DATA START

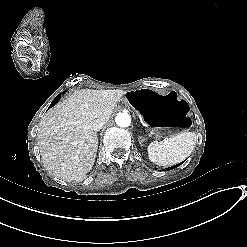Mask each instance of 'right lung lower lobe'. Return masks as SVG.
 <instances>
[{"label": "right lung lower lobe", "mask_w": 247, "mask_h": 247, "mask_svg": "<svg viewBox=\"0 0 247 247\" xmlns=\"http://www.w3.org/2000/svg\"><path fill=\"white\" fill-rule=\"evenodd\" d=\"M60 97H61V94H58L55 97V99L52 101V103H51V105H50V107L48 109H50L52 106H54L58 102V100L60 99Z\"/></svg>", "instance_id": "98d812e1"}]
</instances>
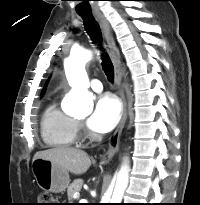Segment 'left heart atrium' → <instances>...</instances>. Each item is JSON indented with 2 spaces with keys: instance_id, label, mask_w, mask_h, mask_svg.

DATA END

YOUR INSTRUCTIONS: With the pictures excluded, the records are to be reproduced exactly.

RESULT FOR THIS TASK:
Mask each instance of 'right lung lower lobe'. Return masks as SVG.
 <instances>
[{"label": "right lung lower lobe", "mask_w": 247, "mask_h": 247, "mask_svg": "<svg viewBox=\"0 0 247 247\" xmlns=\"http://www.w3.org/2000/svg\"><path fill=\"white\" fill-rule=\"evenodd\" d=\"M60 97H61V94H58L55 97V99L52 101V103H51V105H50V107L48 109H50L52 106H54L58 102V100L60 99Z\"/></svg>", "instance_id": "98d812e1"}]
</instances>
Segment 'left heart atrium' → <instances>...</instances>. Each item is JSON indented with 2 spaces with keys: instance_id, label, mask_w, mask_h, mask_svg.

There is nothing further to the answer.